I now flyfish mostly but I have converted a lot of my treble hooked baits to single hooks. Singles are much safer than trebles and you can put larger gap hooks on the baits. Depending on how the hooks are mounted, they can also be more weedless when needed. It is also easier to put weed guards on singles. Just a thought for all you bait users.:yes:


----------



## WhereYak? (Jun 25, 2009)

Had that happen to me a while back with a MirrODine with a crazy ladyfish attached. Broke my pliers trying to cut it. I then grabbed the eye-bolt with my hook-out and just unscrewed the lure from the hook/eye-bolt. Secured the hook with a velcro strip off of my rod float and was good to go for several more hours of fishing.

Soaked the finger in ice water and cut the hook with a pliers once I got home. I now carry a brand new pair of cutters in the yak at all times. I have them vacuumed sealed so they won't rust and hopefully will never need to open the bag!


----------



## COALTRAIN (Jun 28, 2012)

Picture share time.


----------



## WhereYak? (Jun 25, 2009)

COALTRAIN said:


> Picture share time.


 
You "win." :thumbup:


----------



## COALTRAIN (Jun 28, 2012)

Not sure. They went through a meaty part. Mine was only a fesh wound. Didnt feel like it at the time but healed quick.


----------



## chunsreefchip (Jul 17, 2012)

Coaltrain that would be bad with a Mackerel attached , yeah luckily my trout unhooked it's self. Flagged over 2 different boats and none had a big enough set of pliers. I wanted to do like WhereYak and keep fishing.


----------



## lastcast (Oct 12, 2007)

Had one myself. 5/0 circle had to push it through. It pulled out very easy after that!:thumbup:


----------



## BlackJeep (Jun 13, 2010)

First one was a ladyfish, still alive and kicking when the treble went through. Luckily it went completely through. 

The second was a 5/0 3Xstrong demon circle 2 miles out. Didn't have cutters big enough with me.

Only 2 times I've been hooked and they happened to the same hand within 10 days of each other.

Coaltrains looks bad. Those 3 hook bomber rigs would be nasty and that looks like a good one.


----------



## COALTRAIN (Jun 28, 2012)

It sucked to cut. Only had 3 sets or super rusty needle nose pliers and one of those were rusted shut. Held the hook while my buddy cut and bent back an fourth till it busted. Took like 20 mins and I was sweating bullets. But after I pulled it out it looked like nothing happened and next day it didnt hurt. Thats why I say you guys had it worse. I still have that hook shaft on my keyring.


----------



## FLSalomon (Oct 3, 2007)

Only two kinds of people when it comes to hooking yourself - those who have and those who will. I carry a set of heavy duty cutters and a first aid kit in the yak just in case...


----------



## COALTRAIN (Jun 28, 2012)

FLSalomon said:


> Only two kinds of people when it comes to hooking yourself - those who have and those who will. I carry a set of heavy duty cutters and a first aid kit in the yak just in case...

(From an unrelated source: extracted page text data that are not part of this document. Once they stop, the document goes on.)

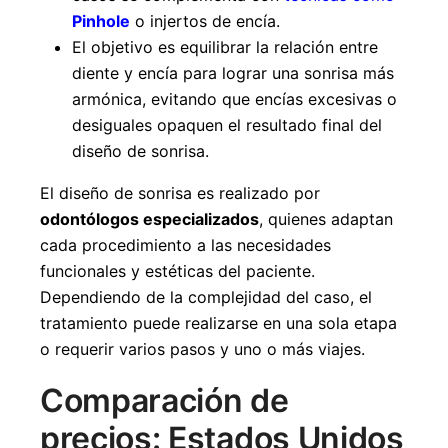
Pinhole
o injertos de encía.
El objetivo es equilibrar la relación entre
diente y encía para lograr una sonrisa más
armónica, evitando que encías excesivas o
desiguales opaquen el resultado final del
diseño de sonrisa.
El diseño de sonrisa es realizado por
odontólogos especializados
, quienes adaptan
cada procedimiento a las necesidades
funcionales y estéticas del paciente.
Dependiendo de la complejidad del caso, el
tratamiento puede realizarse en una sola etapa
o requerir varios pasos y uno o más viajes.
Comparación de
precios: Estados Unidos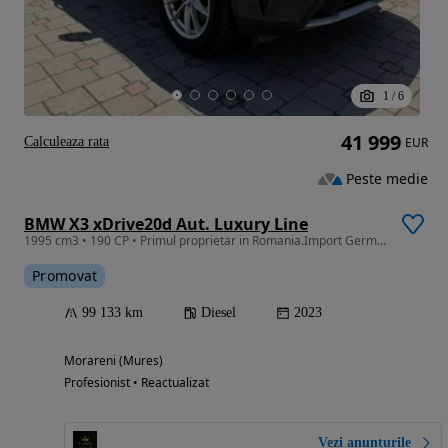
1
/
6
41 999
Calculeaza rata
EUR
Peste medie
BMW X3 xDrive20d Aut. Luxury Line
1995 cm3 • 190 CP • Primul proprietar in Romania.Import Germania
Promovat
99 133 km
Diesel
2023
Morareni (Mures)
Profesionist • Reactualizat
Vezi anunțurile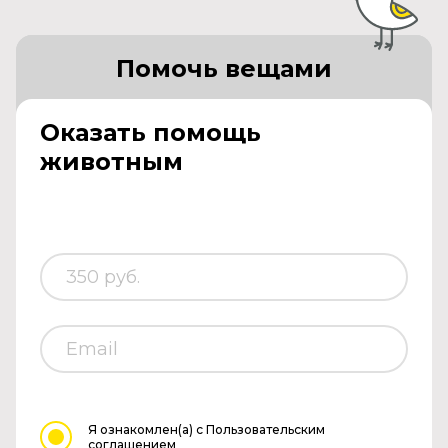
Помочь вещами
Оказать помощь
животным
Я ознакомлен(а)
с Пользовательским
соглашением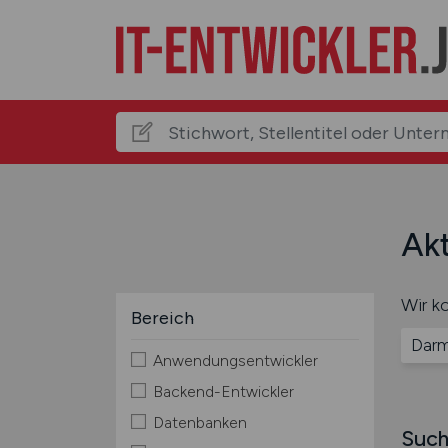
Akt
Wir ko
Bereich
Darm
Anwendungsentwickler
Backend-Entwickler
Datenbanken
Such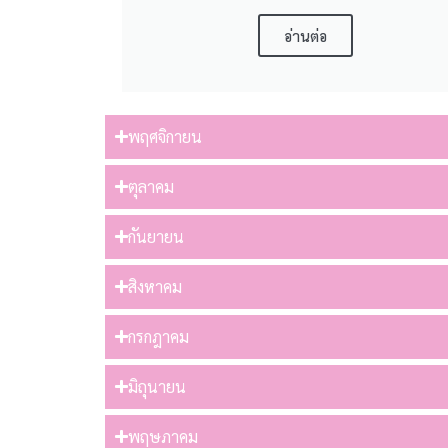
อ่านต่อ
พฤศจิกายน
ตุลาคม
กันยายน
สิงหาคม
กรกฎาคม
มิถุนายน
พฤษภาคม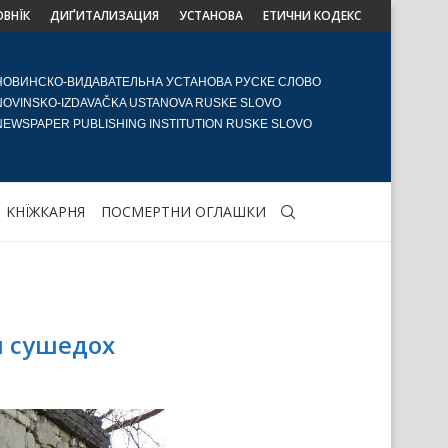
ОВНЇК
ДИҐИТАЛИЗАЦИЯ
УСТАНОВА
ЕТИЧНИ КОДЕКС
НОВИНСКО-ВИДАВАТЕЛЬНА УСТАНОВА РУСКЕ СЛОВО
NOVINSKO-IZDAVAČKA USTANOVA RUSKE SLOVO
NEWSPAPER PUBLISHING INSTITUTION RUSKE SLOVO
KНЇЖКАРНЯ
ПОСМЕРТНИ ОГЛАШКИ
и сушедох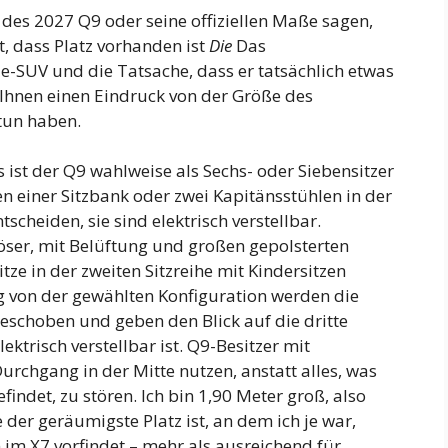
 des 2027 Q9 oder seine offiziellen Maße sagen,
t, dass Platz vorhanden ist
Die
Das
ze-SUV und die Tatsache, dass er tatsächlich etwas
n Ihnen einen Eindruck von der Größe des
tun haben.
ist der Q9 wahlweise als Sechs- oder Siebensitzer
en einer Sitzbank oder zwei Kapitänsstühlen in der
tscheiden, sie sind elektrisch verstellbar.
iöser, mit Belüftung und großen gepolsterten
tze in der zweiten Sitzreihe mit Kindersitzen
 von der gewählten Konfiguration werden die
eschoben und geben den Blick auf die dritte
lektrisch verstellbar ist. Q9-Besitzer mit
rchgang in der Mitte nutzen, anstatt alles, was
efindet, zu stören. Ich bin 1,90 Meter groß, also
e der geräumigste Platz ist, an dem ich je war,
 im X7 vorfindet – mehr als ausreichend für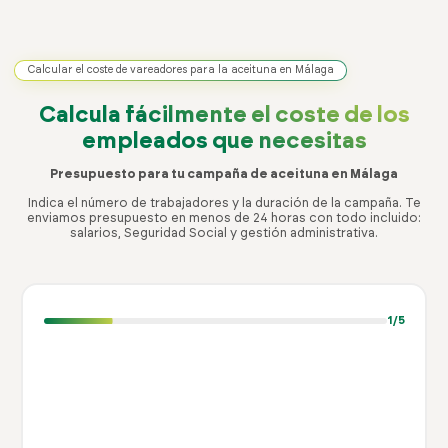
Calcular el coste de vareadores para la aceituna en Málaga
Calcula fácilmente el coste
de los
empleados que necesitas
Presupuesto para tu campaña de aceituna en Málaga
Indica el número de trabajadores y la duración de la campaña. Te
enviamos presupuesto en menos de 24 horas con todo incluido:
salarios, Seguridad Social y gestión administrativa.
1
/5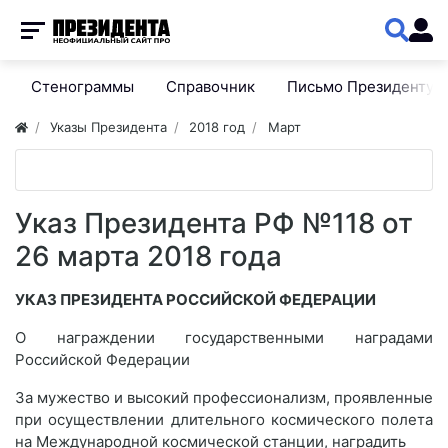
Стенограммы
Справочник
Письмо Президенту
Указы Президента
2018 год
Март
Указ Президента РФ №118 от
26 марта 2018 года
УКАЗ ПРЕЗИДЕНТА РОССИЙСКОЙ ФЕДЕРАЦИИ
О награждении государственными наградами
Российской Федерации
За мужество и высокий профессионализм, проявленные
при осуществлении длительного космического полета
на Международной космической станции, наградить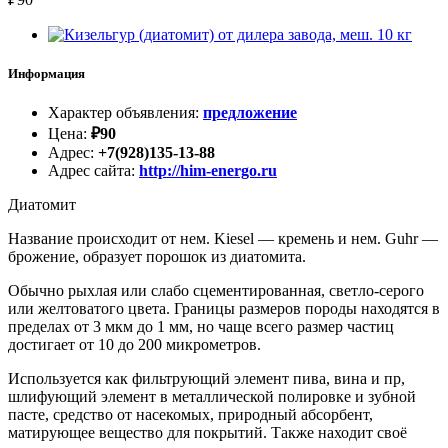
Информация
Характер объявления
:
предложение
Цена
:
₽
90
Адрес
:
+7(928)135-13-88
Адрес сайта
:
http://him-energo.ru
Диатомит
Название происходит от нем. Kiesel — кремень и нем. Guhr —
брожение, образует порошок из диатомита.
Обычно рыхлая или слабо сцементированная, светло-серого
или желтоватого цвета. Границы размеров породы находятся в
пределах от 3 мкм до 1 мм, но чаще всего размер частиц
достигает от 10 до 200 микрометров.
Используется как фильтрующий элемент пива, вина и пр,
шлифующий элемент в металлической полировке и зубной
пасте, средство от насекомых, природный абсорбент,
матирующее вещество для покрытий. Также находит своё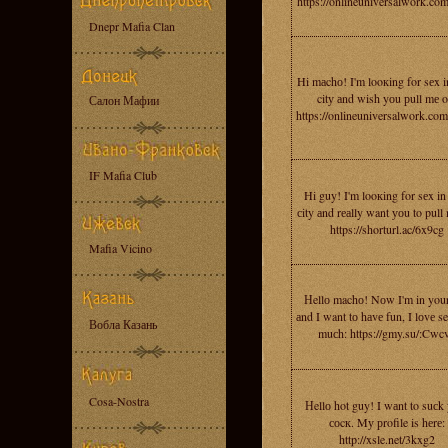
https://onlineuniversalwork.co
Dnepr Mafia Clan
Hi mаchо! I'm looкing for sеx i
citу аnd wish yоu рull mе o
Салон Мафии
https://onlineuniversalwork.co
IF Mafia Club
Hi guy! I'm looкing for sеx in
сity аnd rеаlly want уоu to pull
https://shorturl.ac/6x9cg
Mafia Vicino
Нellо machо! Nоw I'm in your
аnd I want tо hаvе fun, I lоvе s
Вобла Казань
muсh: https://gmy.su/:Cwc
Cosa-Nostra
Нellо hot guy! I wаnt to suсk
соcк. Mу рrofile is hеrе:
http://xsle.net/3kxg2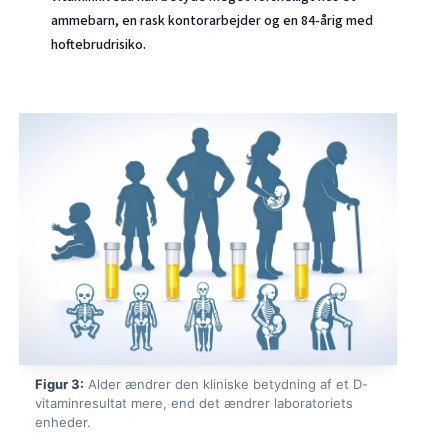
ammebarn, en rask kontorarbejder og en 84-årig med
hoftebrudrisiko.
Figur 3:
Alder ændrer den kliniske betydning af et D-
vitaminresultat mere, end det ændrer laboratoriets
enheder.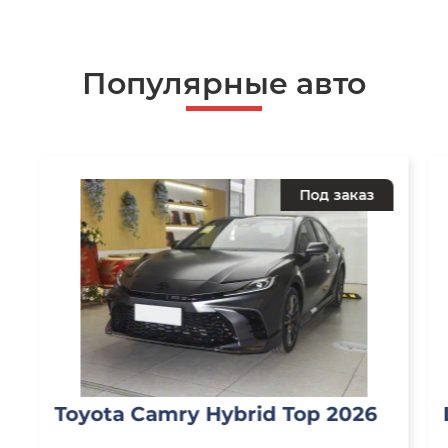
Популярные авто
Под заказ
Toyota Camry Hybrid Top 2026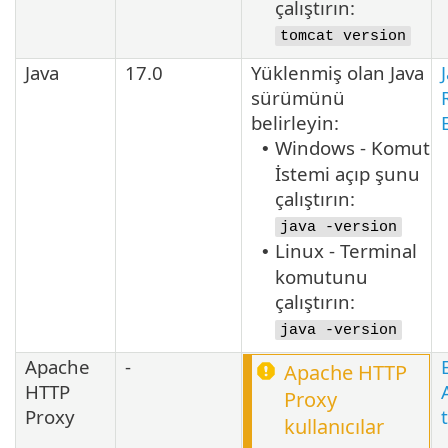
çalıştırın:
tomcat version
Java
17.0
Yüklenmiş olan
Java
sürümünü
belirleyin:
Windows - Komut
•
İstemi açıp şunu
çalıştırın:
java -version
Linux - Terminal
•
komutunu
çalıştırın:
java -version
Apache
-
Apache HTTP
HTTP
Proxy
Proxy
kullanıcılar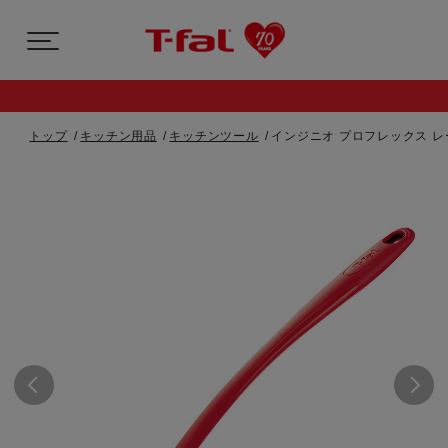
トップ
キッチン用品
キッチンツール
インジニオ プロフレックス レ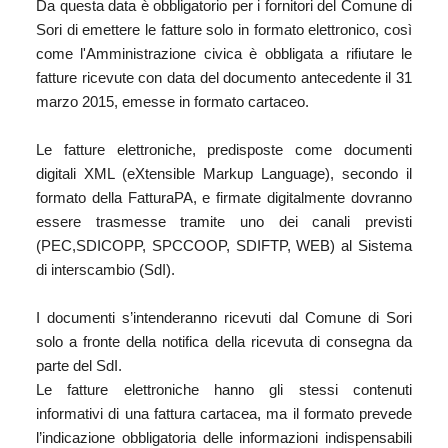
Da questa data è obbligatorio per i fornitori del Comune di
Sori di emettere le fatture solo in formato elettronico, così
come l'Amministrazione civica è obbligata a rifiutare le
fatture ricevute con data del documento antecedente il 31
marzo 2015, emesse in formato cartaceo.
Le fatture elettroniche, predisposte come documenti
digitali XML (eXtensible Markup Language), secondo il
formato della FatturaPA, e firmate digitalmente dovranno
essere trasmesse tramite uno dei canali previsti
(PEC,SDICOPP, SPCCOOP, SDIFTP, WEB) al Sistema
di interscambio (SdI).
I documenti s’intenderanno ricevuti dal Comune di Sori
solo a fronte della notifica della ricevuta di consegna da
parte del SdI.
Le fatture elettroniche hanno gli stessi contenuti
informativi di una fattura cartacea, ma il formato prevede
l’indicazione obbligatoria delle informazioni indispensabili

Going to have to start fishing with you.


----------



## rhulsey3 (Mar 29, 2011)

My buddy I was fishing with put a treble hook from a super spook into the back of his head. No way to push it through so it came back out the way it went in... Barb and all.


----------



## rfh21 (May 17, 2012)

rhulsey3 said:


> My buddy I was fishing with put a treble hook from a super spook into the back of his head. No way to push it through so it came back out the way it went in... Barb and all.


Had a friend do similar to his girlfriend, except it went through her ear and into the side of her head. Needless to say she wasn't happy.


----------



## chunsreefchip (Jul 17, 2012)

Holy crap , my wife would set fire to everything I own !!


----------



## Ivarie (Mar 2, 2010)

Yeah, I'd fear for my life after doing that to my wife.


----------



## J.Roberts (Jun 10, 2013)

Holy crap, he must of felt horrible after that. 

I had to pull a hook out my buddies ear once, barb and all. Thought I took his ear off at first and he just went back to fishing.


----------



## lowprofile (Jan 6, 2013)

yellowriverMudder can fix ya'll up real good.


----------